Need more info: which menu, what items, where.

black admin menu doesn't work the same as normal menus.... please update.

comment:2 Changed 5 years ago by ed

Main, primary navigation. Added stuff to news, nothing happened - have a look - backend shows extra things, frontend doesn't...

comment:3 Changed 5 years ago by jim

  • Cc ed, chris added
  • Add Hours to Ticket changed from 0.0 to 1.0
  • Total Hours changed from 0.05 to 1.05

Something very odd is happening, and it's only affecting LIVE as far as I can see...

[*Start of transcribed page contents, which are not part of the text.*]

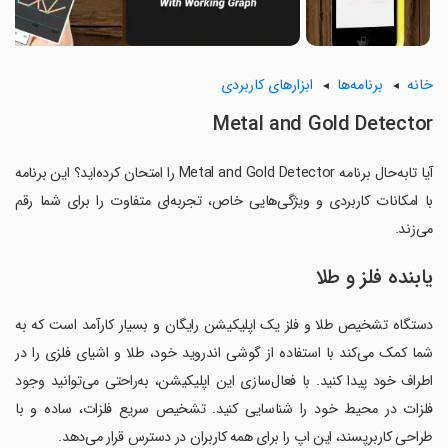
خانه
برنامه‌ها
ابزارهای کاربردی
Metal and Gold Detector
آیا تابه‌حال برنامه Metal and Gold Detector را امتحان کرده‌اید؟ این برنامه
با امکانات کاربردی و ویژگی‌هایی خاص، تجربه‌ای متفاوت را برای شما رقم
می‌زند.
یابنده فلز و طلا
دستگاه تشخیص طلا و فلز یک اپلیکیشن رایگان و بسیار کارآمد است که به
شما کمک می‌کند با استفاده از گوشی اندروید خود، طلا و اشیای فلزی را در
اطراف خود پیدا کنید. با فعال‌سازی این اپلیکیشن، به‌راحتی می‌توانید وجود
فلزات در محیط خود را شناسایی کنید. تشخیص سریع فلزات، ساده و با
طراحی کاربرپسند، این اپ را برای همه کاربران در دسترس قرار می‌دهد.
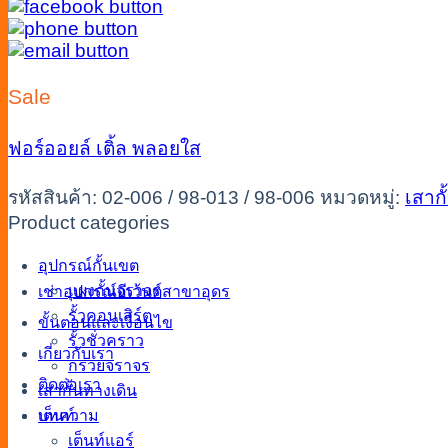
Sale
ฟอร์ออยล์
เติ้ล
พลอยใส
รหัสสินค้า:
02-006 / 98-013 / 98-006
หมวดหมู่:
เสากั
Product categories
อุปกรณ์กั้นเขต
แผงกั้นจราจร
เช่าอุปกรณ์อีเว้นต์สาขาอุดร
รั้วคอนเสิร์ต
ขั้นตอนและเงื่อนไข
รั้วชั่วคราว
เกี่ยวกับเรา
กรวยจราจร
ติดต่อเรา
เสากั้นทางเดิน
เต็นท์
บทความ
เต็นท์แอร์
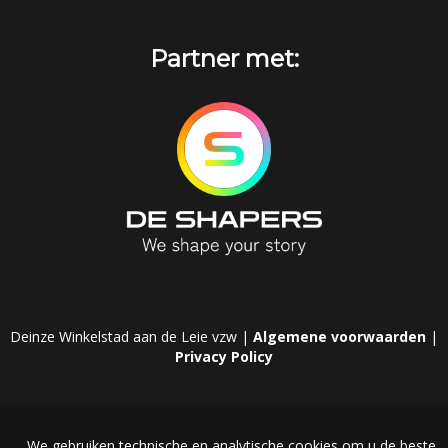
Partner met:
Deinze Winkelstad aan de Leie vzw |
Algemene voorwaarden
|
Privacy Policy
We gebruiken technische en analytische cookies om u de beste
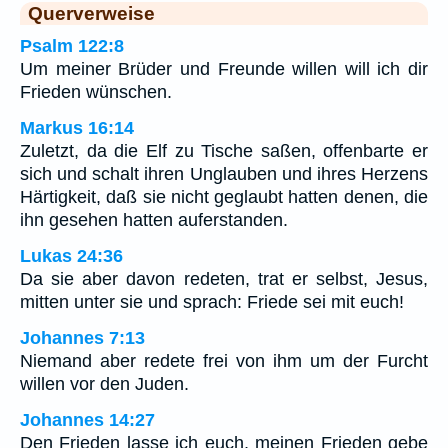
Querverweise
Psalm 122:8
Um meiner Brüder und Freunde willen will ich dir
Frieden wünschen.
Markus 16:14
Zuletzt, da die Elf zu Tische saßen, offenbarte er
sich und schalt ihren Unglauben und ihres Herzens
Härtigkeit, daß sie nicht geglaubt hatten denen, die
ihn gesehen hatten auferstanden.
Lukas 24:36
Da sie aber davon redeten, trat er selbst, Jesus,
mitten unter sie und sprach: Friede sei mit euch!
Johannes 7:13
Niemand aber redete frei von ihm um der Furcht
willen vor den Juden.
Johannes 14:27
Den Frieden lasse ich euch, meinen Frieden gebe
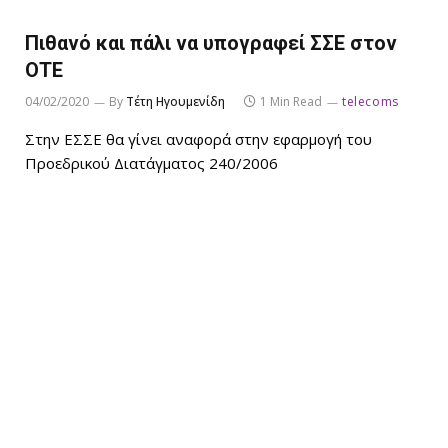
Πιθανό και πάλι να υπογραφεί ΣΣΕ στον
ΟΤΕ
04/02/2020
By
Τέτη Ηγουμενίδη
1 Min Read
telecoms
Στην ΕΣΣΕ θα γίνει αναφορά στην εφαρμογή του
Προεδρικού Διατάγματος 240/2006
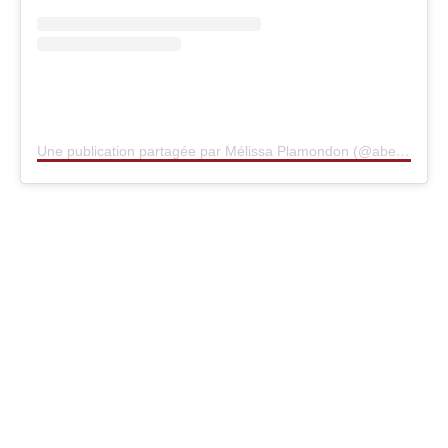
Une publication partagée par Mélissa Plamondon (@abella_phoenix)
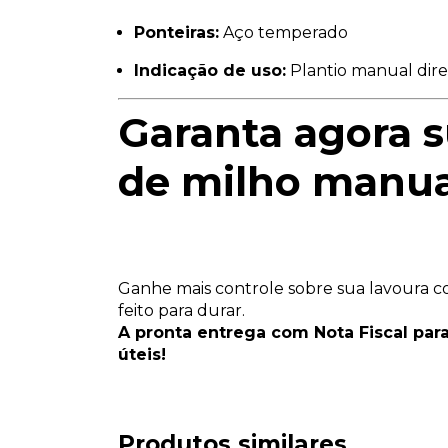
Ponteiras:
Aço temperado
Indicação de uso:
Plantio manual dire
Garanta agora s
de milho manual
Ganhe mais controle sobre sua lavoura 
feito para durar.
A pronta entrega com Nota Fiscal par
úteis!
Produtos similares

I've pulled a copy of the site onto my machine to check a few things and as soon as I refreshed the page the new menu items appeared. No amount of cache-slapping or menu saving will make them appear on LIVE. DEV doesn't have the issue.

My gut says it's probably a memcache issue... Perhaps some of the memcache 'buckets' are not big enough to hold the cache_menu table, for example. So I'm including Chris in this for his 2p on memcache settings.

Both the menu rendered as the top bar AND when I add it as a block is affected, so it seems to the the menu cache data that is incomplete somehow, despite the actual menu items existing as normal.

In the mean time I'll try to test this theory by disabling memcache module tonight out of hours...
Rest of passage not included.